Béatrix Foisil-Penther

Le courant slow se décline aujourd’hui en slow info. Autrement dit, une information qui prend son temps, creuse ses sujets et se pose en contrepied du zapping.

Dans la famille slow, je voudrais la slow info. Dans le courant slow, il y a la slow food, le slow sex et encore plein de « choses » slow. Dans un monde dont le rythme s’accélère, elles s’opposent à la vitesse et prônent la lenteur. Dernier mouvement en date, la slow info. Comme son nom l’indique, c’est une info qui prend son temps, qui creuse ses sujets et se pose en contrepied du zapping, de la surinformation, de l’info en continu. Un pied de nez au syndrome du FOMO en somme. Le FOMO, ou Fear of Missing Out, la peur de manquer quelque chose.
 
Dans la pratique, on trouve de la slow info sur des sites de plus en plus nombreux. À l’image du Quatre Heures. Le Quatre Heures est un nouveau média en ligne, co-fondé par Estelle Faure, également journaliste à France Info Junior. Il s’appuie sur le concept de slow info, une information qui prend le temps, se déclinant sous forme de reportages grand format, multimédia, sans clic. « Chaque premier mercredi du mois, à 16 heures, Le Quatre Heures nous fait découvrir une story inédite, sous la forme d’un reportage long format multimédia » explique Elle.
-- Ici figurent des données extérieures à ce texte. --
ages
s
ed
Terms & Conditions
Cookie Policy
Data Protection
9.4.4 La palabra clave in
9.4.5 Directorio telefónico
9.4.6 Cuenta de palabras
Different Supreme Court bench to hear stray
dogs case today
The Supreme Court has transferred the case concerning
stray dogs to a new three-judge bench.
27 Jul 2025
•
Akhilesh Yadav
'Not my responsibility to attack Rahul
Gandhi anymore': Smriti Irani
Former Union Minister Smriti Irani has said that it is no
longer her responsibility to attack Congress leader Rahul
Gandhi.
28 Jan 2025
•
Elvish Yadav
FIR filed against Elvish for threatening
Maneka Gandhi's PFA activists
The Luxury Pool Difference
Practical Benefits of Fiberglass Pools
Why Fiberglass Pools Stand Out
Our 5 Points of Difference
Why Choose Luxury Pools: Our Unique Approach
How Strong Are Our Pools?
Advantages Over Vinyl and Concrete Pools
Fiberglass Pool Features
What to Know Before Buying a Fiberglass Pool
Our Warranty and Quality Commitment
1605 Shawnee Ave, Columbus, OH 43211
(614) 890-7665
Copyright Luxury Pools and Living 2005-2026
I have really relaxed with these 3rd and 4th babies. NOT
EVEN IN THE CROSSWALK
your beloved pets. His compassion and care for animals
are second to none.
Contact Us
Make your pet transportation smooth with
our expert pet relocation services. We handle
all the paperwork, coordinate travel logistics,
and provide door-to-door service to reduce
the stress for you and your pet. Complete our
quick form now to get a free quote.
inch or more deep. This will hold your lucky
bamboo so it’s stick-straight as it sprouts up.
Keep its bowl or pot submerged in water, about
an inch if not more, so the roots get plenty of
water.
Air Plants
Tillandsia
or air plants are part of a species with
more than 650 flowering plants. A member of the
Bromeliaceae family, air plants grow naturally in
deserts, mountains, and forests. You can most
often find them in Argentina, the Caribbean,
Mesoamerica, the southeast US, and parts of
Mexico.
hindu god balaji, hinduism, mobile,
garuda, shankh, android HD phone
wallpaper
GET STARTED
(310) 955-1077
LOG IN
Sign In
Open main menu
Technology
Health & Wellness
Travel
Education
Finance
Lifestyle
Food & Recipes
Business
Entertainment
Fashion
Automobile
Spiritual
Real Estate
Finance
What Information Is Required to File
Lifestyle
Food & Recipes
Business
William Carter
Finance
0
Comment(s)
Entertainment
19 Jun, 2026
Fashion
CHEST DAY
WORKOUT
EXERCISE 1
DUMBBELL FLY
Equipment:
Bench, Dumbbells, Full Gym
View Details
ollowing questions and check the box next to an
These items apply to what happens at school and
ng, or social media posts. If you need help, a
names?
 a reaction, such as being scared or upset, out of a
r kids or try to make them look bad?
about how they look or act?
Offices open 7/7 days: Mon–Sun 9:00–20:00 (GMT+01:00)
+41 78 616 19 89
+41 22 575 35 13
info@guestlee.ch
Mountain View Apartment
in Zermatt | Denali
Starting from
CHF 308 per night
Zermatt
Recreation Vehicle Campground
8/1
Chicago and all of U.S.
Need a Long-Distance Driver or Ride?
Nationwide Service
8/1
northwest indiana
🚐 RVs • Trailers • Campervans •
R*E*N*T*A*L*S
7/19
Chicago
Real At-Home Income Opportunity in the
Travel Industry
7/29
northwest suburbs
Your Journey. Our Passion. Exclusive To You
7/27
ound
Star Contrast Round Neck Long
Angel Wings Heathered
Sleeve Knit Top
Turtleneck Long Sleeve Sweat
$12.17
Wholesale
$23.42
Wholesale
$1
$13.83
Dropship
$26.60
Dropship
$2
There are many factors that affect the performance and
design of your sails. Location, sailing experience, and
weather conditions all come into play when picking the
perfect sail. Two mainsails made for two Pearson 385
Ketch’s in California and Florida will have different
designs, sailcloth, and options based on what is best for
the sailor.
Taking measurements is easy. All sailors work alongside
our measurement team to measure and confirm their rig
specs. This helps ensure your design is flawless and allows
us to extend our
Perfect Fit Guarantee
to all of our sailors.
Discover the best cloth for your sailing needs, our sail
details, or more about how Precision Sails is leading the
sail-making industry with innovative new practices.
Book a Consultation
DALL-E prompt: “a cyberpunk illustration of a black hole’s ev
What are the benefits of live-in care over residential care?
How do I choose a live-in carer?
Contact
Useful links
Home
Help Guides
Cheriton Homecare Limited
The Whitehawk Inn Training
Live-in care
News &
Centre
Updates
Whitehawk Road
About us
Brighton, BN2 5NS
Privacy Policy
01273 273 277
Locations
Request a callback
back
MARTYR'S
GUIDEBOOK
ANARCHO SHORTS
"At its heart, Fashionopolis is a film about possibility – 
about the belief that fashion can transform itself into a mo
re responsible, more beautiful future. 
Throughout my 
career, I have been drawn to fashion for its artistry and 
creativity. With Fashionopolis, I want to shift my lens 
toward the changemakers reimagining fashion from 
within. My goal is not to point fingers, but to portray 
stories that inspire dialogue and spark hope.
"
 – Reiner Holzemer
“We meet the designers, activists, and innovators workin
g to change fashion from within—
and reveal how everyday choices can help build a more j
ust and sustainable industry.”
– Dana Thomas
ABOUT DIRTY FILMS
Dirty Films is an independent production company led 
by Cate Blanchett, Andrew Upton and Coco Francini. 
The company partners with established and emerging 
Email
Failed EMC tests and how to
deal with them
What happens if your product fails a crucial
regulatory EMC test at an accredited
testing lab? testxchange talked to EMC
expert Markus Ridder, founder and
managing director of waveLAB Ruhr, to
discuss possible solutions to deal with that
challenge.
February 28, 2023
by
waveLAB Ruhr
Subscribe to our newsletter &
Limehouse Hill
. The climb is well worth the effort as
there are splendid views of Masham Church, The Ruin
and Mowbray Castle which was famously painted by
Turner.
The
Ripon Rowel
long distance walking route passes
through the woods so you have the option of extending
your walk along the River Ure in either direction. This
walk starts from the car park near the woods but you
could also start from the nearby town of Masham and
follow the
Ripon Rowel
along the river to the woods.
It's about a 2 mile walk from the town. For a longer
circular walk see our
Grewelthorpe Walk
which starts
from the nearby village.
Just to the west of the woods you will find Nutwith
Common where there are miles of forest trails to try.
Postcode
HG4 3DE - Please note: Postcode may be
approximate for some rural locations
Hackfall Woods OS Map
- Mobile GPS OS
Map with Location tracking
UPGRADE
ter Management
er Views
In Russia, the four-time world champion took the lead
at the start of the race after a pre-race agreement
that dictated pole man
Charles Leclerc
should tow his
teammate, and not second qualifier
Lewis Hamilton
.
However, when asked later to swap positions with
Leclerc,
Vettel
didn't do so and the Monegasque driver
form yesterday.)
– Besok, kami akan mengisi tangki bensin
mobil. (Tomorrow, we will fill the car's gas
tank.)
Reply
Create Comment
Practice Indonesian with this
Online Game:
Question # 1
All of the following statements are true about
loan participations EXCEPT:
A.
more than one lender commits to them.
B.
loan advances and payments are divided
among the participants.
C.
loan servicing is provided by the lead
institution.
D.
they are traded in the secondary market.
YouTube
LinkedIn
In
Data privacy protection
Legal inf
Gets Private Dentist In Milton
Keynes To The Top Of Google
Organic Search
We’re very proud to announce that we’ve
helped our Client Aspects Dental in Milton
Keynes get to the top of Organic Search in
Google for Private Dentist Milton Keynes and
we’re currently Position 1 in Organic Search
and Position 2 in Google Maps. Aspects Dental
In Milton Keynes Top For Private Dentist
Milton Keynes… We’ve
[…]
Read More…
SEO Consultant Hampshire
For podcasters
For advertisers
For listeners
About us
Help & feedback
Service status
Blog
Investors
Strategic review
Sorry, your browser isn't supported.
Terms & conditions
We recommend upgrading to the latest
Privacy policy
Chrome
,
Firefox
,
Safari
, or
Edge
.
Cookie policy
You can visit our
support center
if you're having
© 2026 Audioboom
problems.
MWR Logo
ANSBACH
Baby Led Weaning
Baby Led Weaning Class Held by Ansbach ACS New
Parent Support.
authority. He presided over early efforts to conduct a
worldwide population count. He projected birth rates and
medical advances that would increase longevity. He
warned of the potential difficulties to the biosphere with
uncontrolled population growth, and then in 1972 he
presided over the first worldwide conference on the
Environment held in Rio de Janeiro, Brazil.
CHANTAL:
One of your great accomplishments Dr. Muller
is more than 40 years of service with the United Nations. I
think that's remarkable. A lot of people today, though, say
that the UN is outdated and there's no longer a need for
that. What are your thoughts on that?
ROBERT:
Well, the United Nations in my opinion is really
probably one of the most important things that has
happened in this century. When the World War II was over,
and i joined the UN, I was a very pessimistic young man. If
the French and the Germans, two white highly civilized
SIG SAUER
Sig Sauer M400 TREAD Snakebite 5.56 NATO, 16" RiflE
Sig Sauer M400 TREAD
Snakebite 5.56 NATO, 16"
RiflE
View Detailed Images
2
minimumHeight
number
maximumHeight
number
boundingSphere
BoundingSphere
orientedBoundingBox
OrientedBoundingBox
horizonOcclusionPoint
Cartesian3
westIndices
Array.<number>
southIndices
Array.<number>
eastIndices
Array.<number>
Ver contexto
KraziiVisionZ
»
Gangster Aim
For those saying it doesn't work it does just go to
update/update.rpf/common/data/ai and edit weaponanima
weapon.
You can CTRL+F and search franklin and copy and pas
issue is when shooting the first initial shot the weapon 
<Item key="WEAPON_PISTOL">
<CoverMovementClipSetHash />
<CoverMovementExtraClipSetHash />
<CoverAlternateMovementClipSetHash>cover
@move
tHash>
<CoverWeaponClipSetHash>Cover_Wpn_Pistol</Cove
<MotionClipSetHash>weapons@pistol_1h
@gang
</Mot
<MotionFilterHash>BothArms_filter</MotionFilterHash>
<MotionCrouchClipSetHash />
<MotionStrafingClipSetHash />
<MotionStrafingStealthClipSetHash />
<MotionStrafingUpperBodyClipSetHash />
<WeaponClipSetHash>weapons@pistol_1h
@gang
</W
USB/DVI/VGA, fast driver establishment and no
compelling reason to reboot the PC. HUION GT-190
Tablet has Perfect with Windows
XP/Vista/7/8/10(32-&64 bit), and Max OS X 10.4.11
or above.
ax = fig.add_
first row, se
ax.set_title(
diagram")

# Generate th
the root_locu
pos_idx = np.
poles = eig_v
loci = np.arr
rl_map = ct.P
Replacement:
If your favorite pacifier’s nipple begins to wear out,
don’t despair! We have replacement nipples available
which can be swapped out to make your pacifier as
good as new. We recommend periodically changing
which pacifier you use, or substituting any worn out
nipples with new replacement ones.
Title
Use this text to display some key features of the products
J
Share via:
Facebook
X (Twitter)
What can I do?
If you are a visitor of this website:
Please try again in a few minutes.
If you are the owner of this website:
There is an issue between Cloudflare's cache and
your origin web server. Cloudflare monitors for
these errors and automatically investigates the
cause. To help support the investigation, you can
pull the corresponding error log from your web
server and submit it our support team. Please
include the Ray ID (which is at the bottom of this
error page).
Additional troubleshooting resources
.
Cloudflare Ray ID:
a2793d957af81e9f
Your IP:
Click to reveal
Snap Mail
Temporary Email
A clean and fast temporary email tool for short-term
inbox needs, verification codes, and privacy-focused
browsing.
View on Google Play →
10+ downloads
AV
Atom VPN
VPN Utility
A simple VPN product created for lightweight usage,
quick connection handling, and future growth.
Ainsi, chaque mois, Le Quatre Heures publie une histoire exclusive à voir sur ordinateur et tablette. De quoi faire « une pause dans l’information en continu qui domine le web », selon France Inter.
 
Autre exemple, Droguistes, le programme hebdo du Web. Il propose une sélection culturelle organisée en grille, et qui change chaque semaine. Un site qui « hydrate et raffermit le cortex », explique son fondateur Éric Loret. De quoi approfondir des sujets et découvrir des « pépites » selon Elle. On peut aussi citer Les Jours : « les journalistes choisissent une obsession d’actualité et y reviennent le nombre d’épisodes nécessaire, avec des personnages de la vie réelle », peut-on lire dans Elle. Elle est pas belle la vie slow ? Si.